Por ora, a regulamentação de ativos como NFTs (non-fungible token, termo em inglês para tokens não fungíveis) ainda é limitada no projeto de lei, e poderá ser regulada pelo Executivo após a lei ser aprovada e sancionada.
Impactos da regulação de criptomoedas no Brasil
Especialistas afirmam que as novas regras exercerão impacto positivo sobre os investidores.
Rodrigo Caldas, advogado especialista em blockchain e sócio da Carvalho Borges Araújo Advogados, afirma que a regulamentação de criptomoedas tende a trazer maior segurança, visto que impõe às exchanges a necessidade de autorização para funcionamento, em conformidade com padrões de KYC (Know Your Customer, termo em inglês para “conheça seu cliente”) e KYT (Know your transactions, termo em inglês para “conheça suas transações).
Já Helena Margarido, especialista em criptomoedas da Monett, que participou da audiência pública do Congresso sobre o projeto de lei original, de 2015, pondera que, apesar da maior segurança dada ao usuário, regulações, quando mais rigorosas, podem deixar o mercado menos atrativo para o investidor.

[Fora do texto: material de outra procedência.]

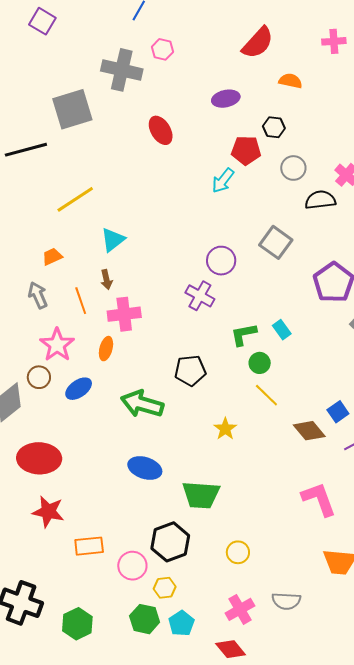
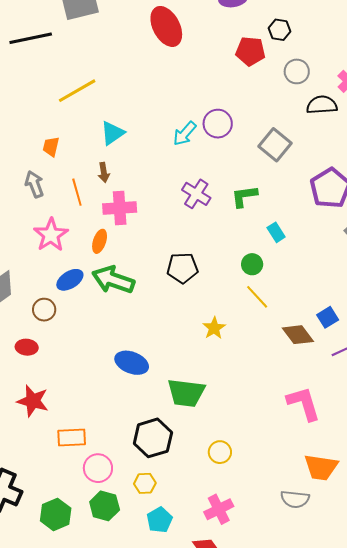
red ellipse: (161, 130) -> (166, 26), size x1.4
cyan arrow: (223, 181) -> (185, 134), moved
orange trapezoid: (52, 257) -> (51, 147), turned -55
purple circle: (221, 261) -> (218, 124), moved
green L-shape: (244, 334) -> (244, 196), moved
brown circle: (39, 377) -> (44, 310), moved
green arrow: (142, 404) -> (113, 280), moved
red ellipse: (39, 458) -> (27, 347), size x0.5
pink circle: (132, 566) -> (98, 468), moved
gray semicircle: (286, 601) -> (295, 499), moved
green hexagon: (145, 619) -> (105, 506), moved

“Acho que elas tendem, num curto prazo, a desincentivar o empreendedorismo e a inovação, principalmente quando falamos de tecnologia. A partir do momento em que você tem um ambiente regulado, você dá menos espaço para as pessoas poderem criar e desenvolver soluções e serviços novos. Acho que tem esse lado ruim”, comenta.
Regulamentação específica ainda por vir
Embora o PL estabeleça diretrizes como a necessidade de licença de operação das exchanges, muitas das questões relativas à norma dependerão de regulamentação específica do Poder Executivo para se tornarem efetivas, explica Rodrigo.
Segundo o texto aprovado, o Poder Executivo ficará responsável por escolher o órgão regulador de criptomoedas no país, que ainda não foi definido.
Os especialistas mencionam que, se as regras vierem muito pesadas, um dos efeitos negativos gerar uma diminuição do número de players no mercado, e o consumidor poderia, eventualmente, ter menos opções para transacionar criptomoedas no país.
“A depender da regulamentação específica e dos parâmetros exigidos para obtenção de licença pelas exchanges, a exemplo do capital social mínimo, os pequenos players poderão enfrentar dificuldades no cumprimento dos requisitos em questão, resultando em maior concentração do mercado”, afirma Caldas.
Segundo Helena, com as corretoras internacionais, atualmente, a competição está bem acirrada e, por isso, o cenário é benéfico para o consumidor, que pode optar por exchanges que cobram menos taxas, ou por aquelas que operam somente dentro do país. Mas ela afirma temer que a regulamentação de criptomoedas restrinja a quantidade de opções dos usuários.
Margarido e Caldas comentam ainda que a regulamentação não terá muito impacto no preço dos ativos, mas que pode influenciar nas taxas que as corretoras cobram, no preço do serviço. Rodrigo acrescenta, no entanto, que a lei não deve produzir muito efeito para quem não negocia por meio das exchanges.
Prós e contras da regulação de criptoativos
O advogado comenta também que, dentre os pontos positivos do PL como está agora, estão mais um avanço no reconhecimento do setor, a definição de ativos virtuais, o alinhamento às diretrizes internacionais de combate à lavagem de dinheiro e financiamento ao terrorismo, a alíquota zero de impostos para importação, e a industrialização de hardwares e softwares necessários ao desenvolvimento do setor.
Além disso, ele acrescenta como benefício o fato de que o texto também determina ao Poder Executivo a regulamentação específica, possibilitando uma regulamentação mais técnica e ágil.
Já quanto aos possíveis pontos negativos, Caldas destaca a ausência de prazo para definição do ente responsável pela regulamentação específica e pela sua edição, a falta de definição de questões específicas relativas a DeFi, DAO e NFTs, e o não estabelecimento de parâmetros quanto às bases da autorização para as prestadoras de serviços de ativos digitais.